One of the five Yamas I focused on was Aparigraha: non-covetousness/non-hoarding. By allowing yourself permission to let go of those things that no longer serve you, you lessen the burdens in your life. The less clutter you have in your life the more meaningful life becomes. The more you practice Aparigraha the more you will come to understand that Aparigraha embodies the idea of letting good things come to you.

Not only does this apply to actual physical things, but also to our own thinking. Getting stuck in old patterns of belief can become very harmful. As we age it is necessary to continually re-evaluate old thought patterns based on the new knowledge we have gained; although sometimes thought patterns are so ingrained in our sub-conscience that we hardly question them. Thus it is necessary to always be in a state of awareness; to live in a state of acting not re-acting. Allowing yourself a moment to breathe, step back and look at the situation with new eyes. Ask yourself why you are feeling the way you are, is it because of something in the past or are you truly in the moment. Allowing yourself to let go of old patterns opens you up to new ways of relating.

I also mentioned that Sophie Legrand discussed Brahmacharya in her post titled “Browse with Moderation”. She discusses the concept of Brahmacharya: sensory control; not giving into the ego’s excessive demands & striving to live a balanced life, without squandering precious energy.

Further to the above two Yamas there is Ahimsa: nonviolence.

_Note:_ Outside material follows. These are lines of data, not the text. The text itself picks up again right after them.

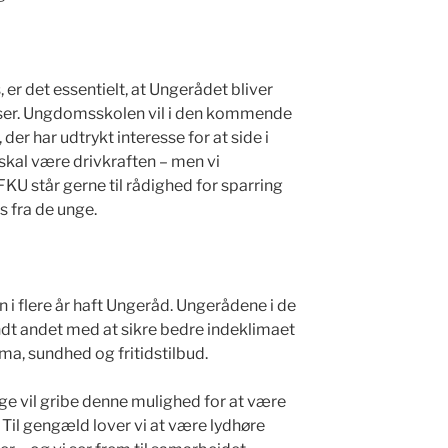
 er det essentielt, at Ungerådet bliver
ser. Ungdomsskolen vil i den kommende
der har udtrykt interesse for at side i
skal være drivkraften – men vi
U står gerne til rådighed for sparring
s fra de unge.
 i flere år haft Ungeråd. Ungerådene i de
t andet med at sikre bedre indeklimaet
klima, sundhed og fritidstilbud.
ge vil gribe denne mulighed for at være
Til gengæld lover vi at være lydhøre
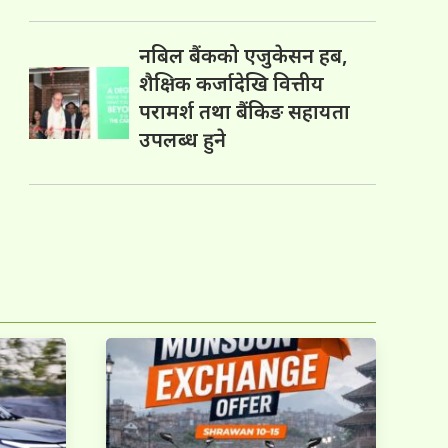
नबिल बैंकको एजुकेसन हब,
शैक्षिक कर्जादेखि वित्तीय
परामर्श तथा बैंकिङ सहायता
उपलब्ध हुने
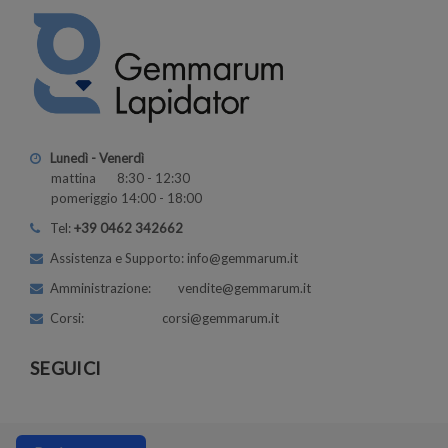
Lunedì - Venerdì
mattina 8:30 - 12:30
pomeriggio 14:00 - 18:00
Tel:
+39 0462 342662
Assistenza e Supporto: info@gemmarum.it
Amministrazione: vendite@gemmarum.it
Corsi: corsi@gemmarum.it
SEGUICI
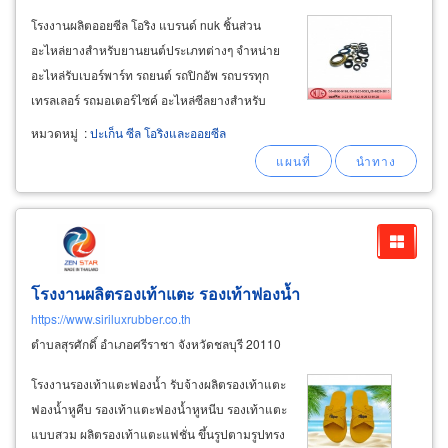
โรงงานผลิตออยซีล โอริง แบรนด์ nuk ชิ้นส่วน
อะไหล่ยางสำหรับยานยนต์ประเภทต่างๆ จำหน่าย
อะไหล่รับเบอร์พาร์ท รถยนต์ รถปิกอัพ รถบรรทุก
เทรลเลอร์ รถมอเตอร์ไซค์ อะไหล่ซีลยางสำหรับ
อุปกรณ์แก๊ส อะไหล่ลูกยาง ซีลยาง โอริงสำหรับ
หมวดหมู่
:
ปะเก็น ซีล โอริงและออยซีล
สุขภัณฑ์และอุปกรณ์ประปา ซีลกันน้ำมัน โอริง
สำหรับเครื่องจักรอุตสาหกรรม เกรด nbr, viton
โรงงานผลิตรองเท้าแตะ รองเท้าฟองน้ำ
https://www.siriluxrubber.co.th
ตำบลสุรศักดิ์ อำเภอศรีราชา จังหวัดชลบุรี 20110
โรงงานรองเท้าแตะฟองน้ำ รับจ้างผลิตรองเท้าแตะ
ฟองน้ำหูคีบ รองเท้าแตะฟองน้ำหูหนีบ รองเท้าแตะ
แบบสวม ผลิตรองเท้าแตะแฟชั่น ขึ้นรูปตามรูปทรง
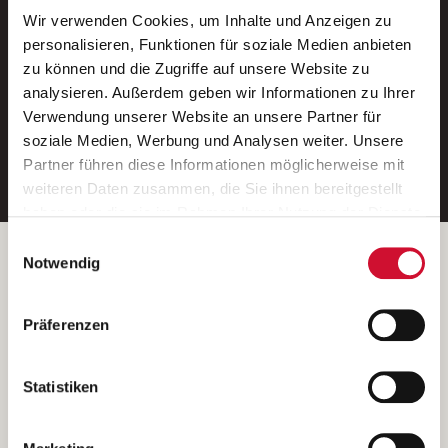
Wir verwenden Cookies, um Inhalte und Anzeigen zu
Neue Stellen per E-Mail.
personalisieren, Funktionen für soziale Medien anbieten
zu können und die Zugriffe auf unsere Website zu
Ein kostenloser Service von AWO
analysieren. Außerdem geben wir Informationen zu Ihrer
Jobs.
Verwendung unserer Website an unsere Partner für
soziale Medien, Werbung und Analysen weiter. Unsere
E-Mail-Adresse eintragen
Partner führen diese Informationen möglicherweise mit
weiteren Daten zusammen, die Sie ihnen bereitgestellt
haben oder die sie im Rahmen Ihrer Nutzung der Dienste
gesammelt haben.
Einwilligungsauswahl
Wenn Sie auf „Cookies zulassen“ klicken, so stimmen
Betreiber der Webseite
Notwendig
Sie der Speicherung sämtlicher Cookies zu. Sie können
Garitz Bewirtschaftungsbetriebe GmbH
Ihre Einwilligung selbstverständlich jederzeit widerrufen,
Kantstraße 45a
Präferenzen
indem Sie die Cookie-Einstellungen aufrufen und diese
97074 Würzburg
abändern. Weitere Informationen finden Sie in
(Ein Tochterunternehmen des AWO Bezirksverbandes Unterfranken
unserer
Datenschutzerklärung
.
Statistiken
e.V.)
Bitte senden Sie an diese Anschrift keine Bewerbungen.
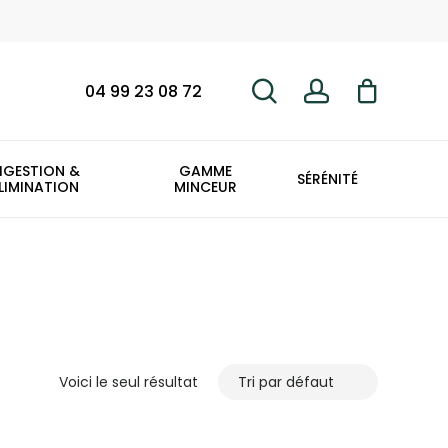
search
account
Fermer
le
panier
04 99 23 08 72
IGESTION &
GAMME
SÉRÉNITÉ
LIMINATION
MINCEUR
Voici le seul résultat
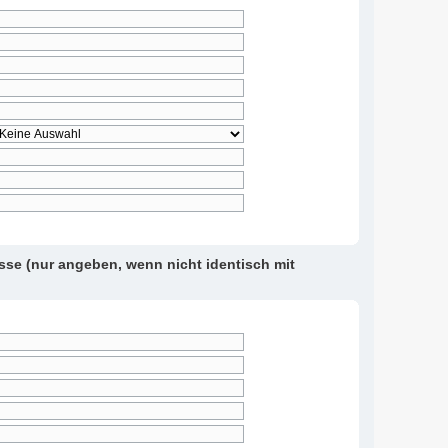
e (nur angeben, wenn nicht identisch mit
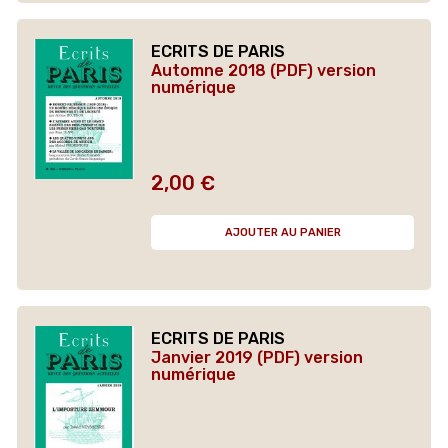
ECRITS DE PARIS
Automne 2018 (PDF) version
numérique
2,00 €
Prix
AJOUTER AU PANIER
ECRITS DE PARIS
Janvier 2019 (PDF) version
numérique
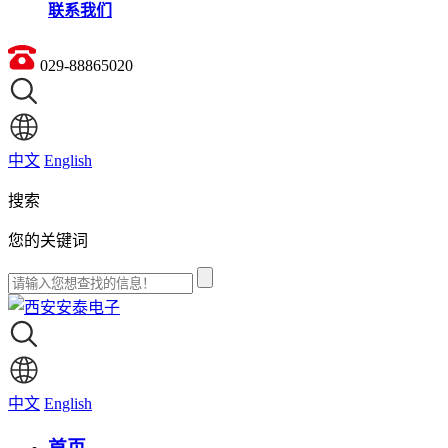
联系我们
029-88865020
中文
English
搜索
您的关键词
中文
English
首页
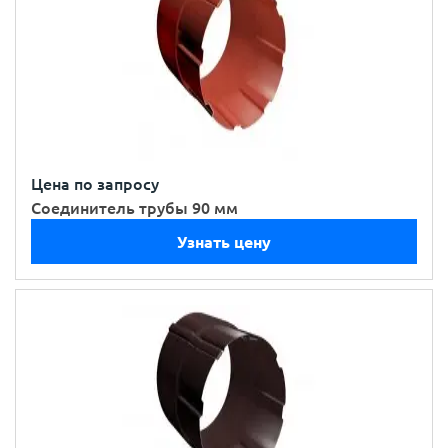
Цена по запросу
Соединитель трубы 90 мм
Узнать цену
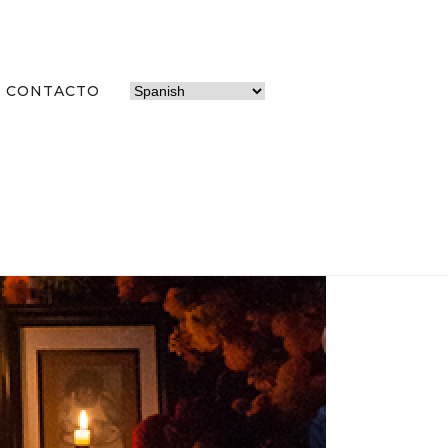
CONTACTO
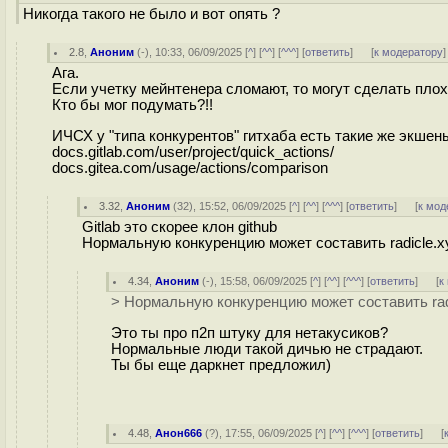
Никогда такого не было и вот опять ?
2.8
,
Аноним
(
-
), 10:33, 06/09/2025 [
^
] [
^^
] [
^^^
] [
ответить
]
[
к модератору
]
Ага.
Если учетку мейнтенера сломают, то могут сделать пло
Кто бы мог подумать?!!
ИЧСХ у "типа конкурентов" гитхаба есть такие же экшен
docs.gitlab.com/user/project/quick_actions/
docs.gitea.com/usage/actions/comparison
3.32
,
Аноним
(
32
), 15:52, 06/09/2025 [
^
] [
^^
] [
^^^
] [
ответить
]
[
к мод
Gitlab это скорее клон github
Нормальную конкуренцию может составить radicle.x
4.34
,
Аноним
(
-
), 15:58, 06/09/2025 [
^
] [
^^
] [
^^^
] [
ответить
]
[
к
> Нормальную конкуренцию может составить rad
Это ты про п2п штуку для нетакусиков?
Нормальные люди такой дичью не страдают.
Ты бы еще даркнет предложил)
4.48
,
Анон666
(
?
), 17:55, 06/09/2025 [
^
] [
^^
] [
^^^
] [
ответить
]
[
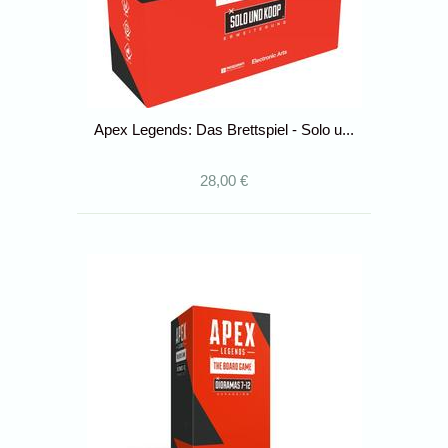
Apex Legends: Das Brettspiel - Solo u...
28,00 €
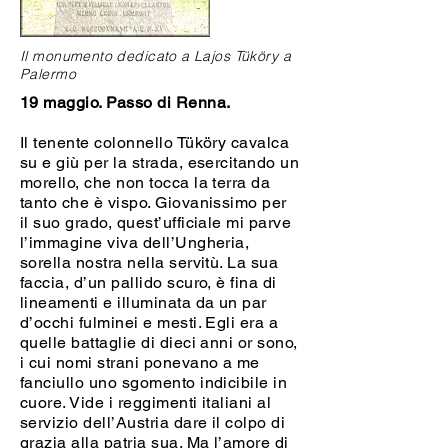
Il monumento dedicato a Lajos Tüköry a
Palermo
19 maggio. Passo di Renna.
Il tenente colonnello Tüköry cavalca
su e giù per la strada, esercitando un
morello, che non tocca la terra da
tanto che è vispo. Giovanissimo per
il suo grado, quest’ufficiale mi parve
l’immagine viva dell’Ungheria,
sorella nostra nella servitù. La sua
faccia, d’un pallido scuro, è fina di
lineamenti e illuminata da un par
d’occhi fulminei e mesti. Egli era a
quelle battaglie di dieci anni or sono,
i cui nomi strani ponevano a me
fanciullo uno sgomento indicibile in
cuore. Vide i reggimenti italiani al
servizio dell’Austria dare il colpo di
grazia alla patria sua. Ma l’amore di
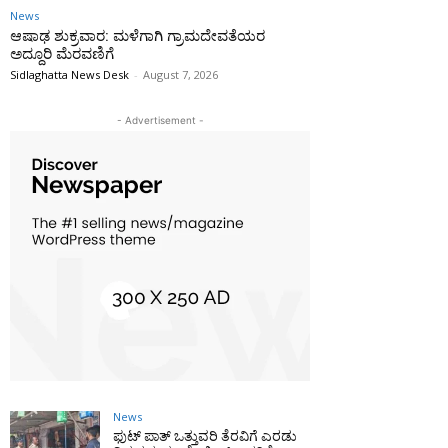
News
ಆಷಾಢ ಶುಕ್ರವಾರ: ಮಳೆಗಾಗಿ ಗ್ರಾಮದೇವತೆಯರ
ಅದ್ದೂರಿ ಮೆರವಣಿಗೆ
Sidlaghatta News Desk
-
August 7, 2026
- Advertisement -
News
ಫುಟ್‌ ಪಾತ್ ಒತ್ತುವರಿ ತೆರವಿಗೆ ಎರಡು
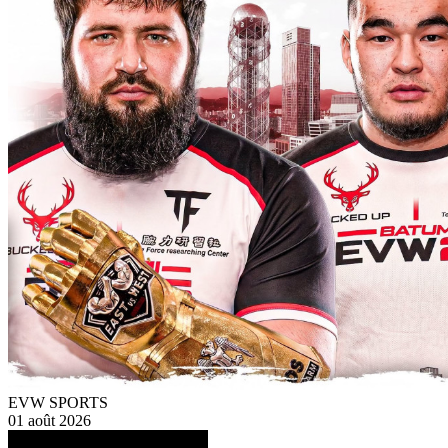
EVW SPORTS
01 août 2026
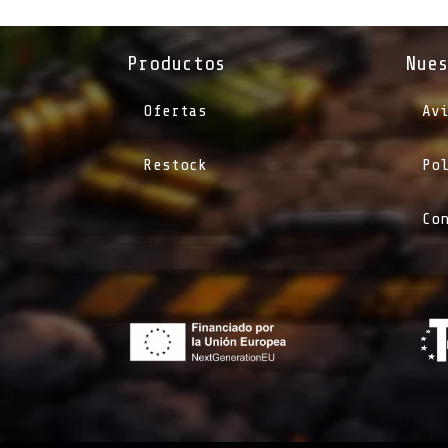
Productos
Nue
Ofertas
Av
Restock
Po
Co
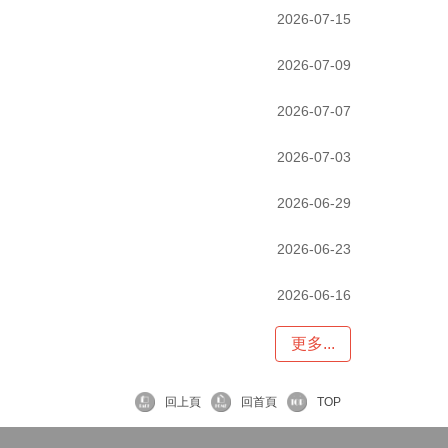
2026-07-15
2026-07-09
2026-07-07
2026-07-03
2026-06-29
2026-06-23
2026-06-16
更多...
回上頁
回首頁
TOP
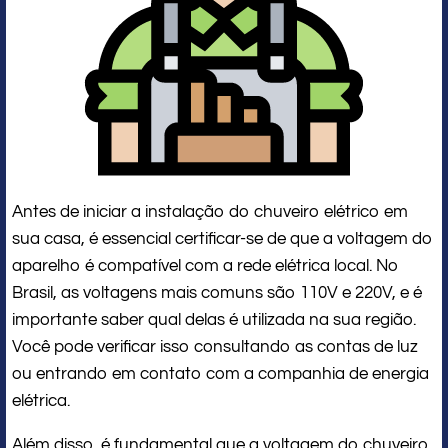
Antes de iniciar a instalação do chuveiro elétrico em
sua casa, é essencial certificar-se de que a voltagem do
aparelho é compatível com a rede elétrica local. No
Brasil, as voltagens mais comuns são 110V e 220V, e é
importante saber qual delas é utilizada na sua região.
Você pode verificar isso consultando as contas de luz
ou entrando em contato com a companhia de energia
elétrica.
Além disso, é fundamental que a voltagem do chuveiro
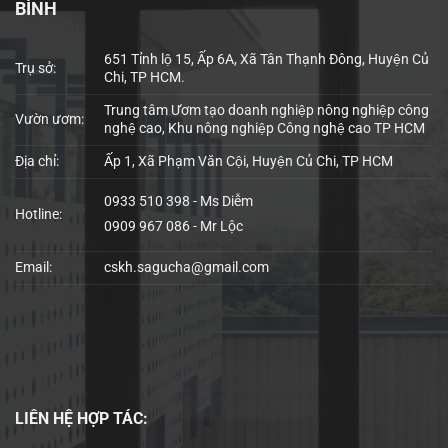
BÌNH
651 Tỉnh lộ 15, Ấp 6A, Xã Tân Thạnh Đông, Huyện Củ
Trụ sở:
Chi, TP HCM.
Trung tâm Ươm tạo doanh nghiệp nông nghiệp công
Vườn ươm:
nghệ cao, Khu nông nghiệp Công nghệ cao TP HCM
Địa chỉ:
Ấp 1, Xã Phạm Văn Cội, Huyện Củ Chi, TP HCM
0933 510 398 - Ms Diễm
Hotline:
0909 967 086 - Mr Lộc
Email:
cskh.sagucha@gmail.com
LIÊN HỆ
HỢP TÁC:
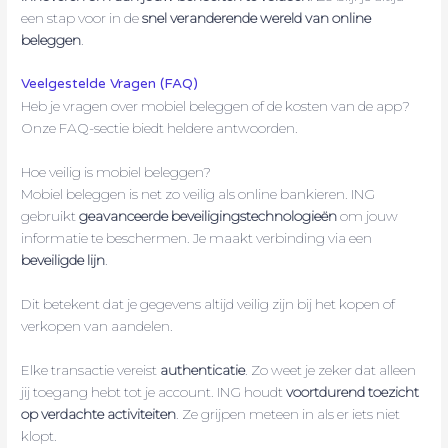
een stap voor in de
snel veranderende wereld van online
beleggen
.
Veelgestelde Vragen (FAQ)
Heb je vragen over mobiel beleggen of de kosten van de app?
Onze FAQ-sectie biedt heldere antwoorden.
Hoe veilig is mobiel beleggen?
Mobiel beleggen is net zo veilig als online bankieren. ING
gebruikt
geavanceerde beveiligingstechnologieën
om jouw
informatie te beschermen. Je maakt verbinding via een
beveiligde lijn
.
Dit betekent dat je gegevens altijd veilig zijn bij het kopen of
verkopen van aandelen.
Elke transactie vereist
authenticatie
. Zo weet je zeker dat alleen
jij toegang hebt tot je account. ING houdt
voortdurend toezicht
op verdachte activiteiten
. Ze grijpen meteen in als er iets niet
klopt.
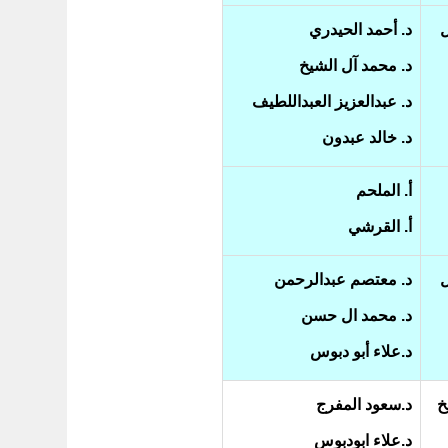
ل
د. أحمد الحيدري
د. محمد آل الشيخ
د. عبدالعزيز العبداللطيف
د. خالد عبدون
أ. الملحم
أ. القرشي
ل
د. معتصم عبدالرحمن
د. محمد ال حسن
د.علاء أبو دبوس
خ
د.سعود المفرج
د.علاء ابودبوس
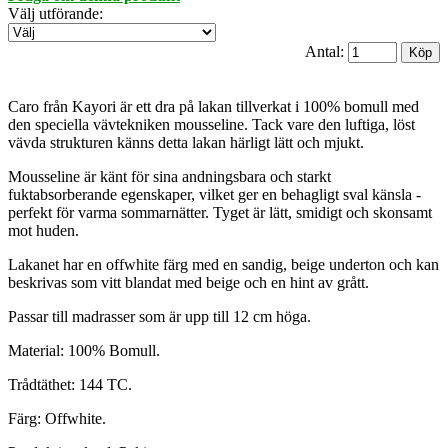
Välj utförande
:
Antal:
Caro från Kayori är ett dra på lakan tillverkat i 100% bomull med
den speciella vävtekniken mousseline. Tack vare den luftiga, löst
vävda strukturen känns detta lakan härligt lätt och mjukt.
Mousseline är känt för sina andningsbara och starkt
fuktabsorberande egenskaper, vilket ger en behagligt sval känsla -
perfekt för varma sommarnätter. Tyget är lätt, smidigt och skonsamt
mot huden.
Lakanet har en offwhite färg med en sandig, beige underton och kan
beskrivas som vitt blandat med beige och en hint av grått.
Passar till madrasser som är upp till 12 cm höga.
Material: 100% Bomull.
Trådtäthet: 144 TC.
Färg: Offwhite.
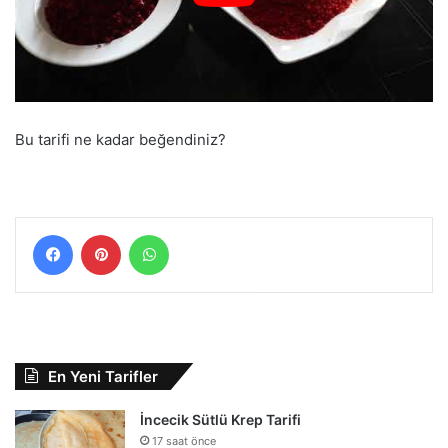
Bu tarifi ne kadar beğendiniz?
Facebook
Pinterest
WhatsApp
En Yeni Tarifler
İncecik Sütlü Krep Tarifi
17 saat önce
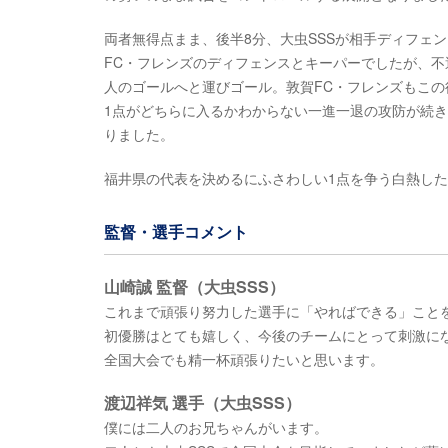
両者無得点まま、後半8分、大虫SSSが相手ディフェ
FC・フレンズのディフェンスとキーパーでしたが、不
人のゴールへと運びゴール。敦賀FC・フレンズもこの
1点がどちらに入るかわからない一進一退の攻防が続き
りました。
福井県の代表を決めるにふさわしい1点を争う白熱し
監督・選手コメント
山崎誠 監督（大虫SSS）
これまで頑張り努力した選手に「やればできる」こと
初優勝はとても嬉しく、今後のチームにとって刺激に
全国大会でも精一杯頑張りたいと思います。
渡辺祥気 選手（大虫SSS）
僕には二人のお兄ちゃんがいます。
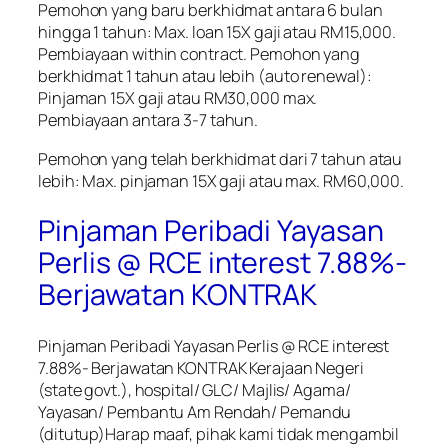
Pemohon yang baru berkhidmat antara 6 bulan
hingga 1 tahun: Max. loan 15X gaji atau RM15,000.
Pembiayaan within contract. Pemohon yang
berkhidmat 1 tahun atau lebih (auto renewal):
Pinjaman 15X gaji atau RM30,000 max.
Pembiayaan antara 3-7 tahun.
Pemohon yang telah berkhidmat dari 7 tahun atau
lebih: Max. pinjaman 15X gaji atau max. RM60,000.
Pinjaman Peribadi Yayasan
Perlis @ RCE interest 7.88%-
Berjawatan KONTRAK
Pinjaman Peribadi Yayasan Perlis @ RCE interest
7.88%- Berjawatan KONTRAK Kerajaan Negeri
(state govt.), hospital/ GLC/ Majlis/ Agama/
Yayasan/ Pembantu Am Rendah/ Pemandu
(ditutup)Harap maaf, pihak kami tidak mengambil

Ahimsa refers to not only the abstention of physical violence but also discouraging violent words or thoughts. It is necessary to be actively aware of our thoughts and interactions with ourselves and others in order to eliminate these destructive behaviours. Remember that thoughts become actions and actions eventually become behaviours.

To truly practice Ahimsa one needs to participate in the practices of compassion, love, understanding, patience, self-love and worthiness.  First and foremost it is necessary to begin with oneself. You cannot be patient or understanding or compassionate with others if you haven’t first started with yourself. It begins from within. It is only from the love of oneself that you understand that ultimately there is no separation between you and me. To do violence to you is to do violence to me.

Starting with little baby steps, such as on your mat, be kind to yourself. The body is always changing; what you were able to do one day you might not be able to do the next. Just try to believe that you are exactly where you are supposed to be. Practice forgiveness within yourself so that you can give that to others. This patience and understand that you give to yourself on your mat will naturally flow into other aspects of your life given time.